Andréa Letícia Carvalho Guimarães

Calundu – Grupo de Estudos sobre Religiões Afro-Brasileiras

 

É importante que se faça uma reflexão sobre o julgamento do abate religioso praticado pelas religiões afro-brasileiras no Supremo Tribunal Federal (STF).

Primeiramente, questiona-se as razões pelas quais apenas o abate religioso, prática alimentar ancestral das tradições afro-brasileiras (animais são abatidos para consumo da carne), estar sendo avaliado, sendo que inúmeras outras religiões também praticam o sacrifício de animais em suas ritualísticas. Não seria o próprio julgamento a representação de como as religiões afro-brasileiras tem sido perseguidas, discriminadas e violentadas?

Segundo, a existência de um julgamento sobre essas práticas denuncia a continuidade da repressão histórica vivenciada pelos cultos afro-brasileiros, alimentando a ideia de que tudo aquilo que representa essas religiões precisa ser extinto/proibido. Pois, consideram, discriminatoriamente, tratar-se de práticas “bárbaras” alheias à modernidade, representando o atraso civilizatório e estando contra o progresso da nação.
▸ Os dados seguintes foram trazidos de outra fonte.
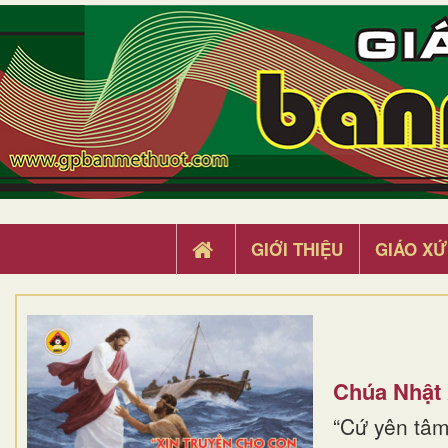
GIỚI THIỆU
GIÁO XỨ
Chúa Nhật
“Cứ yên tâm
Terceiro, o julgamento confirma o grande engano de que as práticas tradicionais afro-brasileiras para serem legítimas precisam de “autorização” para serem vivenciadas. Estão novamente sob o julgo das “autoridades” (brancas, cristãs, masculinas), como ocorria na década de 40, em que precisavam de registro nas Delegacias de Bons Costumes para que pudessem ser praticadas.
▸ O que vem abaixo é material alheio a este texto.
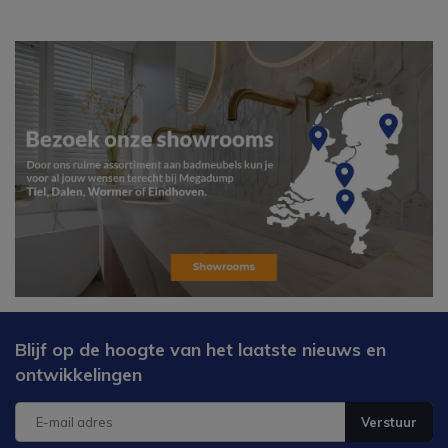
Blijf op de hoogte van het laatste nieuws en
ontwikkelingen
Verstuur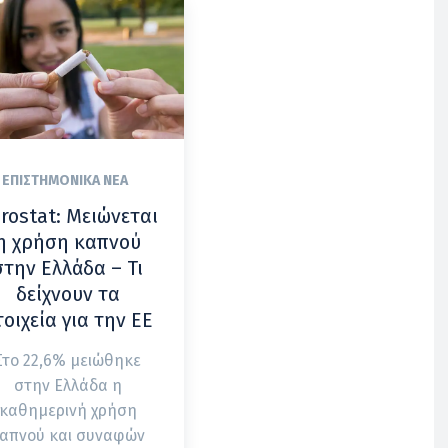
ΕΠΙΣΤΗΜΟΝΙΚΆ ΝΈΑ
rostat: Μειώνεται
η χρήση καπνού
στην Ελλάδα – Τι
δείχνουν τα
τοιχεία για την ΕΕ
Στο 22,6% μειώθηκε
στην Ελλάδα η
καθημερινή χρήση
απνού και συναφών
Esses são alguns dos inúmeros pontos que podemos extrair do que significa o julgamento do abate religioso, ou seja, representa a confirmação de que vivemos em uma sociedade racista, e que a “galinha preta da macumba” incomoda muita gente.

Contudo, apesar de absurdo esse julgamento, a decisão proferida pelo STF tem aspectos positivos, que são importantes para o fortalecimento da luta dos povos de terreiro e reconhecimento das violências cotidianas, que já tem sido denunciadas por vários dados. Por exemplo, entre 2011 e 2017, o Disque 100 registrou 2356 denúncias de discriminação religiosa, sendo que 508 casos se referem a pessoas que se declaram pertencentes às religiões de matriz africana – uma média 20% do total de denúncias registradas no período (MDH, 2019).
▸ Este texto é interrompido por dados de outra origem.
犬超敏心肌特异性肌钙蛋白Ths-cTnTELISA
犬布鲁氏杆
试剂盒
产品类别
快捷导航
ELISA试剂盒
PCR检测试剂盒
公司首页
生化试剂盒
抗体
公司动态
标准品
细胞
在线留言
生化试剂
Os estados do Rio de Janeiro e de São Paulo possuem o maior número de registros de denúncias, sendo 111 casos (19,88%) e 99 casos (19,49%) respectivamente. A região Sudeste registrou, no período de 2011 e 2017, um quantitativo de 252 casos de vítimas de intolerância pertencentes a religiões de matriz africana, seguido da região Norte (136), Sul (51), Nordeste (31) e Centro-Oeste (26) (MDH, 2019).

Essa situação também fica evidenciada no Relatório de Intolerância e Violência Religiosa no Brasil (2016), pois ele aponta que, nas ouvidorias, a maioria das vítimas também pertence a religiões de matriz africana (MDH, 2016). Nos dados relativos ao Disque 100 da Secretaria Especial de Direitos Humanos (SDH), em 2015, as denúncias de discriminação religiosa computaram um aumento de 69,13% em relação ao ano anterior. Candomblecistas e umbandistas são os mais recorrentes alvos dos ataques também segundo o Disque 100 (cf. MDH, 2016).

Ao se traçar o perfil das vítimas que aparecem nas denúncias recebidas nas ouvidorias, 47% delas se autodeclaram pardas e 17% pretas. Somadas, têm-se um percentual de 64% de pretos e pardos contra 34% que se autodeclaram brancas e 2% indígenas. O número representa 35,2% do total de vítimas e 60,8% do total de vítimas que declararam a cor de pele, evidenciando que a população negra é mais vitimada (cf. MDH, 2016).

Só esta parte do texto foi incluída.